PROBLEM TO WORK ON:
Send back the records in full, character for character.
-- DATA UNDER STUDY follows --
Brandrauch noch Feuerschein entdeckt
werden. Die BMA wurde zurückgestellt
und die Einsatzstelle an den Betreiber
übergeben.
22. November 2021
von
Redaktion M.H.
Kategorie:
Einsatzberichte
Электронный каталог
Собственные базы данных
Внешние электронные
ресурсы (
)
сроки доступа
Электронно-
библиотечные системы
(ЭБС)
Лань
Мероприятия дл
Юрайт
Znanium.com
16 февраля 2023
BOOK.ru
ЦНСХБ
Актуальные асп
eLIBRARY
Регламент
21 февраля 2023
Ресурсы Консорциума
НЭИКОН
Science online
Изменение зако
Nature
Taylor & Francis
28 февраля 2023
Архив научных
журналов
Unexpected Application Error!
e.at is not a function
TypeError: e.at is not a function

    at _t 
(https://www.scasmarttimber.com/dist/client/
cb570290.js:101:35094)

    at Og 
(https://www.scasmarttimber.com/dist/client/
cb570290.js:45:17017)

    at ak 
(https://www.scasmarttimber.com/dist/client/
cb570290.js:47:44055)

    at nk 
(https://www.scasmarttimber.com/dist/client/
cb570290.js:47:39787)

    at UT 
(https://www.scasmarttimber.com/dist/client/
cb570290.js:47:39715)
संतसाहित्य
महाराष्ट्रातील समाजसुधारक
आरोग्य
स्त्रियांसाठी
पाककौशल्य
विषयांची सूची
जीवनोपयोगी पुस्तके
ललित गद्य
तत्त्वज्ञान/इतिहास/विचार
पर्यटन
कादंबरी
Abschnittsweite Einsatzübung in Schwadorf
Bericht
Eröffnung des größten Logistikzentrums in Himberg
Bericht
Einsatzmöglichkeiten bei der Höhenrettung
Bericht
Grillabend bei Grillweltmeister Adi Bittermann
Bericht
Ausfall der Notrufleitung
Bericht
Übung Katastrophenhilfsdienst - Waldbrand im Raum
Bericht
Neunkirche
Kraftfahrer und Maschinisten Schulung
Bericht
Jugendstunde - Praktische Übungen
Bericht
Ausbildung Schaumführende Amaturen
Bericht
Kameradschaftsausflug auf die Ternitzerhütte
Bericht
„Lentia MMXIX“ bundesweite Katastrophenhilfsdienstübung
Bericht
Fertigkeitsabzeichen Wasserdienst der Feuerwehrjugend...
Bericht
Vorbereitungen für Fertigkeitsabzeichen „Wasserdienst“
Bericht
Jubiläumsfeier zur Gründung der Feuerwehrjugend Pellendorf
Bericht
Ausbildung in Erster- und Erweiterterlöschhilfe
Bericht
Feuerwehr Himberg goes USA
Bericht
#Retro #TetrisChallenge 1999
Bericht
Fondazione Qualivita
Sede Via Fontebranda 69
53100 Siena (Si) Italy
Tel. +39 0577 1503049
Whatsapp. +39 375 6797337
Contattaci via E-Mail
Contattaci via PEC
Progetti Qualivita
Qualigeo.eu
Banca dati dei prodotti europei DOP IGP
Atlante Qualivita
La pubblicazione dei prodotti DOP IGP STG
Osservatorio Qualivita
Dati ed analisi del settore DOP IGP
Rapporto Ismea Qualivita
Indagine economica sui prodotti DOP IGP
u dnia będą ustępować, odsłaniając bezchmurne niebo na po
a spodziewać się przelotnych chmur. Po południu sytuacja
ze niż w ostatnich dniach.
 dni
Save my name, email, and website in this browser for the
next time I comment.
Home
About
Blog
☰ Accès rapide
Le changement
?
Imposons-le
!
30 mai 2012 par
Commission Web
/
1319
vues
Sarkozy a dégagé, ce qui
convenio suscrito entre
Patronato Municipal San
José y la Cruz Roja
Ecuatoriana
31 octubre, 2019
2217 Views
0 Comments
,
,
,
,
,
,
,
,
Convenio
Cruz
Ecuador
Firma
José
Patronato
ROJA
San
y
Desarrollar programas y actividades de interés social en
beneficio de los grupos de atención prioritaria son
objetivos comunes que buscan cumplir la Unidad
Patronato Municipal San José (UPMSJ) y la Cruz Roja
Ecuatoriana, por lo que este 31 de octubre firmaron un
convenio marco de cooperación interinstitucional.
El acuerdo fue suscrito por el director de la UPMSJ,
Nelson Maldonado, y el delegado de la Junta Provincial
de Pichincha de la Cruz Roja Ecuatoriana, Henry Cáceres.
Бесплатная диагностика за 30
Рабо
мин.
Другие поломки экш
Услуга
-- DATA UNDER STUDY concluded --
SOLVED PROBLEM:
Brandrauch noch Feuerschein entdeckt
werden. Die BMA wurde zurückgestellt
und die Einsatzstelle an den Betreiber
übergeben.
22. November 2021
von
Redaktion M.H.
Kategorie:
Einsatzberichte
Электронный каталог
Собственные базы данных
Внешние электронные
ресурсы (
)
сроки доступа
Электронно-
библиотечные системы
(ЭБС)
Лань
Мероприятия дл
Юрайт
Znanium.com
16 февраля 2023
BOOK.ru
ЦНСХБ
Актуальные асп
eLIBRARY
Регламент
21 февраля 2023
Ресурсы Консорциума
НЭИКОН
Science online
Изменение зако
Nature
Taylor & Francis
28 февраля 2023
Архив научных
журналов
Unexpected Application Error!
e.at is not a function
TypeError: e.at is not a function

    at _t 
(https://www.scasmarttimber.com/dist/client/
cb570290.js:101:35094)

    at Og 
(https://www.scasmarttimber.com/dist/client/
cb570290.js:45:17017)

    at ak 
(https://www.scasmarttimber.com/dist/client/
cb570290.js:47:44055)

    at nk 
(https://www.scasmarttimber.com/dist/client/
cb570290.js:47:39787)

    at UT 
(https://www.scasmarttimber.com/dist/client/
cb570290.js:47:39715)
संतसाहित्य
महाराष्ट्रातील समाजसुधारक
आरोग्य
स्त्रियांसाठी
पाककौशल्य
विषयांची सूची
जीवनोपयोगी पुस्तके
ललित गद्य
तत्त्वज्ञान/इतिहास/विचार
पर्यटन
कादंबरी
Abschnittsweite Einsatzübung in Schwadorf
Bericht
Eröffnung des größten Logistikzentrums in Himberg
Bericht
Einsatzmöglichkeiten bei der Höhenrettung
Bericht
Grillabend bei Grillweltmeister Adi Bittermann
Bericht
Ausfall der Notrufleitung
Bericht
Übung Katastrophenhilfsdienst - Waldbrand im Raum
Bericht
Neunkirche
Kraftfahrer und Maschinisten Schulung
Bericht
Jugendstunde - Praktische Übungen
Bericht
Ausbildung Schaumführende Amaturen
Bericht
Kameradschaftsausflug auf die Ternitzerhütte
Bericht
„Lentia MMXIX“ bundesweite Katastrophenhilfsdienstübung
Bericht
Fertigkeitsabzeichen Wasserdienst der Feuerwehrjugend...
Bericht
Vorbereitungen für Fertigkeitsabzeichen „Wasserdienst“
Bericht
Jubiläumsfeier zur Gründung der Feuerwehrjugend Pellendorf
Bericht
Ausbildung in Erster- und Erweiterterlöschhilfe
Bericht
Feuerwehr Himberg goes USA
Bericht
#Retro #TetrisChallenge 1999
Bericht
Fondazione Qualivita
Sede Via Fontebranda 69
53100 Siena (Si) Italy
Tel. +39 0577 1503049
Whatsapp. +39 375 6797337
Contattaci via E-Mail
Contattaci via PEC
Progetti Qualivita
Qualigeo.eu
Banca dati dei prodotti europei DOP IGP
Atlante Qualivita
La pubblicazione dei prodotti DOP IGP STG
Osservatorio Qualivita
Dati ed analisi del settore DOP IGP
Rapporto Ismea Qualivita
Indagine economica sui prodotti DOP IGP
u dnia będą ustępować, odsłaniając bezchmurne niebo na po
a spodziewać się przelotnych chmur. Po południu sytuacja
ze niż w ostatnich dniach.
 dni
Save my name, email, and website in this browser for the
next time I comment.
Home
About
Blog
☰ Accès rapide
Le changement
?
Imposons-le
!
30 mai 2012 par
Commission Web
/
1319
vues
Sarkozy a dégagé, ce qui
convenio suscrito entre
Patronato Municipal San
José y la Cruz Roja
Ecuatoriana
31 octubre, 2019
2217 Views
0 Comments
,
,
,
,
,
,
,
,
Convenio
Cruz
Ecuador
Firma
José
Patronato
ROJA
San
y
Desarrollar programas y actividades de interés social en
beneficio de los grupos de atención prioritaria son
objetivos comunes que buscan cumplir la Unidad
Patronato Municipal San José (UPMSJ) y la Cruz Roja
Ecuatoriana, por lo que este 31 de octubre firmaron un
convenio marco de cooperación interinstitucional.
El acuerdo fue suscrito por el director de la UPMSJ,
Nelson Maldonado, y el delegado de la Junta Provincial
de Pichincha de la Cruz Roja Ecuatoriana, Henry Cáceres.
Бесплатная диагностика за 30
Рабо
мин.
Другие поломки экш
Услуга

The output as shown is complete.